Des principes contractuels plus souples
Ces types de contrats sont présentés selon différents noms, comme des contrats avec faculté de « location évolutive » ou encore « T.R.O. » (Technology Refresh Option).
Quel que soit le nom qui leur est donné, ces contrats sont présentés par les loueurs comme étant mieux adaptés aux besoins de leurs clients. En comparaison des contrats classiques de crédit-bail ou de location financière, ils sont censés leur apporter une plus grande souplesse dans la gestion de leur parc informatique. Ainsi, la principale innovation introduite dans de telles offres est que, pendant le contrat, le client dispose de la faculté de restituer au loueur une partie du matériel déjà loué (qu’il considère obsolète ou qui ne répond plus à ses besoins), pour le remplacer par des modèles plus récents et non obsolètes. Ce mécanisme contractuel permet donc, en principe, d’évoluer selon des règles connues d’avance, qui sont censées permettre de déterminer le niveau d’investissement disponible pour le locataire et les loyers futurs, éventuellement modulés en fonction des ajouts/restitutions de matériels informatiques.

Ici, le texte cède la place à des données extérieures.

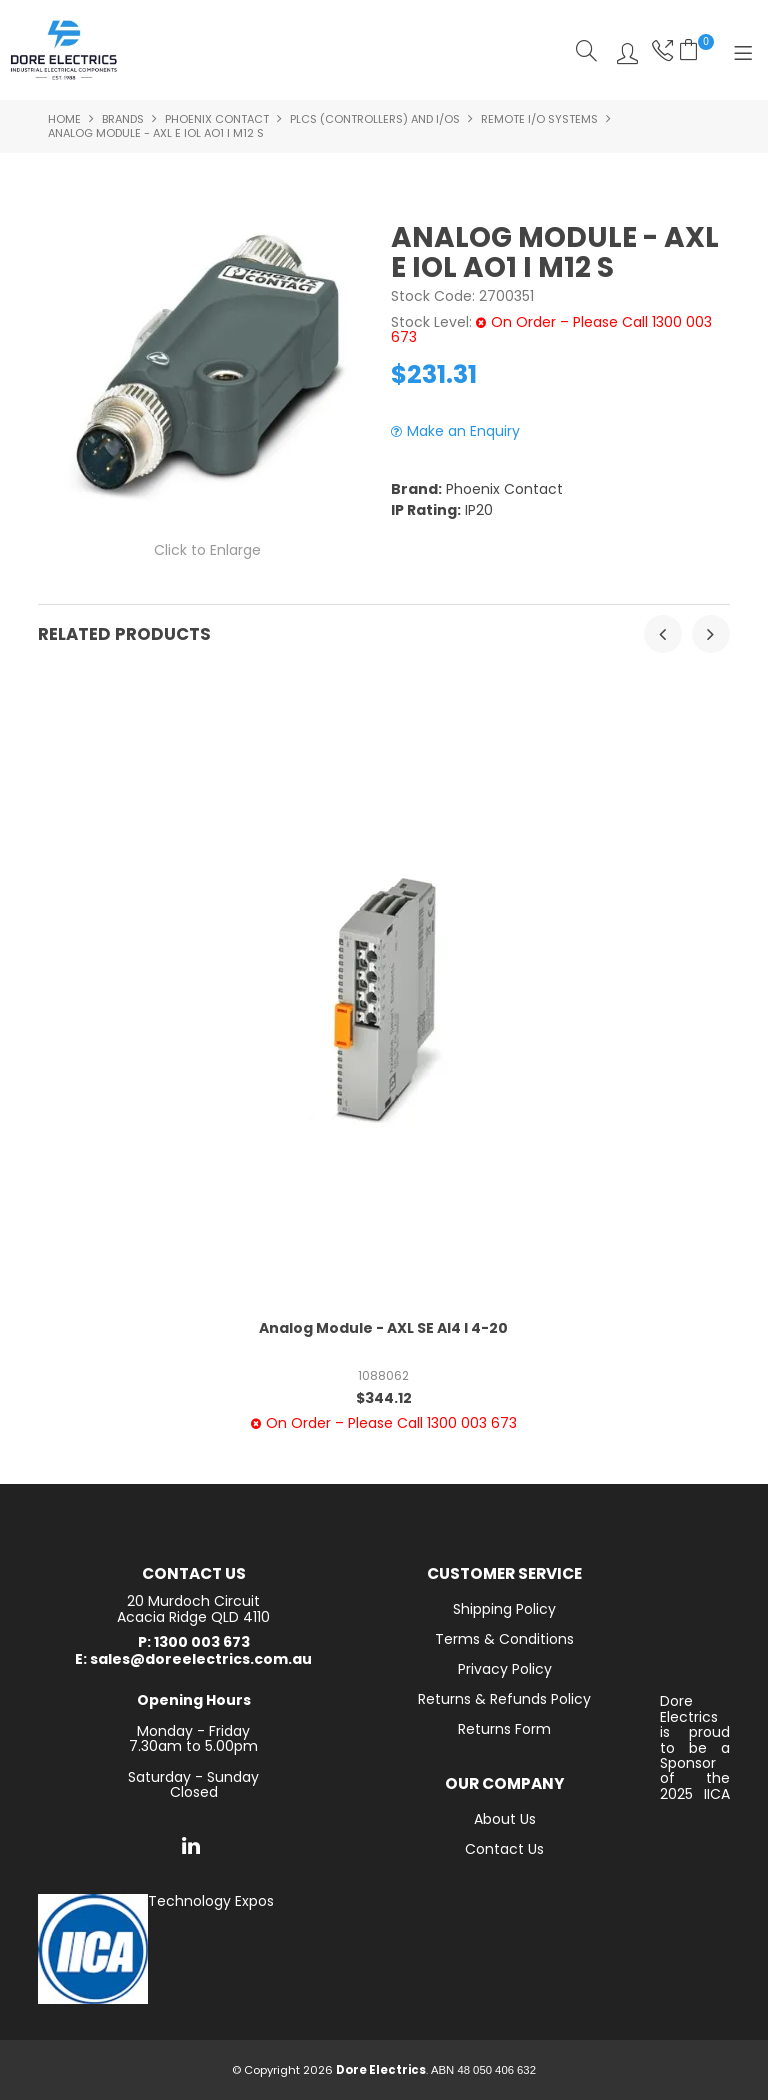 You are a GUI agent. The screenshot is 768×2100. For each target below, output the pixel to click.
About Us (505, 1819)
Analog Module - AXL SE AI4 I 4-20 (383, 1328)
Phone (660, 50)
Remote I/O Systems (539, 119)
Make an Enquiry (463, 431)
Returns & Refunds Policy (504, 1699)
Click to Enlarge (207, 550)
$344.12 (384, 1398)
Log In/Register (622, 50)
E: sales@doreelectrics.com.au (193, 1659)
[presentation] (663, 634)
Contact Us (504, 1849)
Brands (123, 119)
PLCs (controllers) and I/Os (375, 119)
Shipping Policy (504, 1609)
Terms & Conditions (504, 1639)
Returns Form (504, 1729)
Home (64, 119)
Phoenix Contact (217, 119)
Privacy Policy (505, 1669)
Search (586, 50) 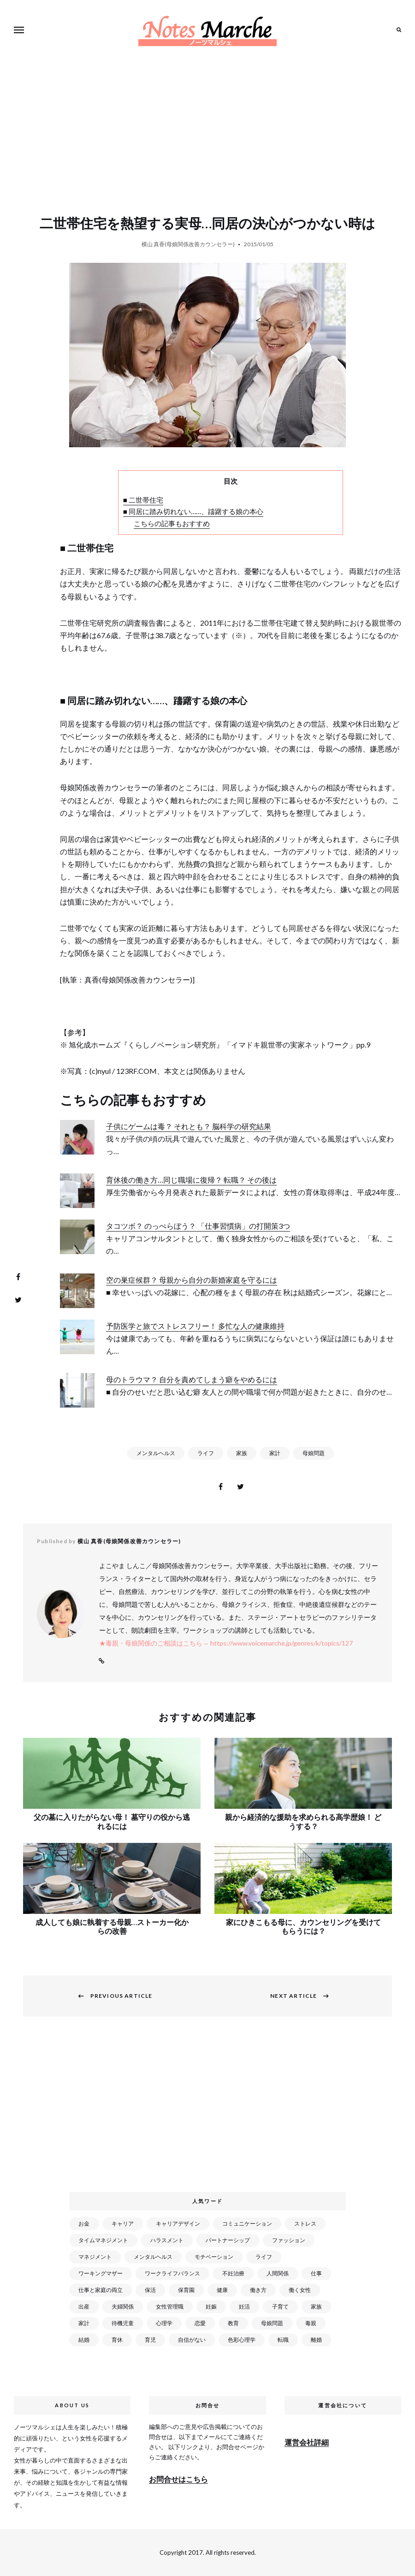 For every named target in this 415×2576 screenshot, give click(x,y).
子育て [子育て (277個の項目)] (280, 2306)
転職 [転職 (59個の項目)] (283, 2339)
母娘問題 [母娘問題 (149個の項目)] (272, 2323)
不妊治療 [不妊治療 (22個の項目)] (233, 2273)
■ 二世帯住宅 (143, 500)
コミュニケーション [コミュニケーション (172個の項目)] (247, 2223)
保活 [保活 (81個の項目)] (150, 2289)
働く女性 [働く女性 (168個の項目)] (300, 2289)
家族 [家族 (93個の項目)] (316, 2306)
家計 (274, 1453)
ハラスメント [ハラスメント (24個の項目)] (167, 2240)
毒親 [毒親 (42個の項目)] (310, 2323)
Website (101, 1661)
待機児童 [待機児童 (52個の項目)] (123, 2323)
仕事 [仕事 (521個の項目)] (316, 2273)
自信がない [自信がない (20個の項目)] (192, 2339)
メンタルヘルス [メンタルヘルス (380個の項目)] (153, 2256)
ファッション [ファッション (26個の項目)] (288, 2240)
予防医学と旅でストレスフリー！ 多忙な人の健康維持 (195, 1325)
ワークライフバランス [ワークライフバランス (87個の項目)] (172, 2273)
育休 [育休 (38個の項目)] (117, 2339)
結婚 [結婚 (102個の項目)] (83, 2339)
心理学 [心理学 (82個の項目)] (164, 2323)
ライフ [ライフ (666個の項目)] (263, 2256)
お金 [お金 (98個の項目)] (83, 2223)
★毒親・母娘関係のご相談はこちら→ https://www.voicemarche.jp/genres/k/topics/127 (226, 1643)
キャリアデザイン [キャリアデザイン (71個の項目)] (178, 2223)
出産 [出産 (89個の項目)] (83, 2306)
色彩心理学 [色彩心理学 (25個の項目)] (241, 2339)
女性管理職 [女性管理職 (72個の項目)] (170, 2306)
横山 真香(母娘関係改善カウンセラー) (188, 244)
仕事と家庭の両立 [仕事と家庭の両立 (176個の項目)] (100, 2289)
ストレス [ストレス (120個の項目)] (305, 2223)
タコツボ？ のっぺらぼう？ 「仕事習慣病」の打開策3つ (198, 1225)
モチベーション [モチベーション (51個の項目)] (214, 2256)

Les écueils à connaître lors de la contractualisation
Le premier écueil va se situer lors de la mise en place de l’offre nouvellement souscrite et de la reprise des matériels déjà loués au titre de plusieurs contrats classiques en cours d’exécution dans un nouveau contrat unique. Dans le nouveau dispositif contractuel qui sera proposé au client, le point d’attention majeur devra porter sur la « valeur de référence du contrat ».
La valeur de référence du contrat : un effet secondaire dévastateur
En effet, les montants futurs, qui seront disponibles pour le client afin d’effectuer des renouvellements de matériels et souvent désignés sous le terme « Capacité nette de renouvellement », sont calculés en pourcentage de la valeur de référence du contrat.
Lors de cette opération dite de « refonte », la valeur de référence du nouveau contrat sera souvent calculée en additionnant tous les loyers restant dus pour les produits déjà loués au titre des contrats amenés à disparaître. La validité comptable de cette méthode n’est pas forcément critiquable et elle présente au moins un mérite, celui de la clarté pour le client.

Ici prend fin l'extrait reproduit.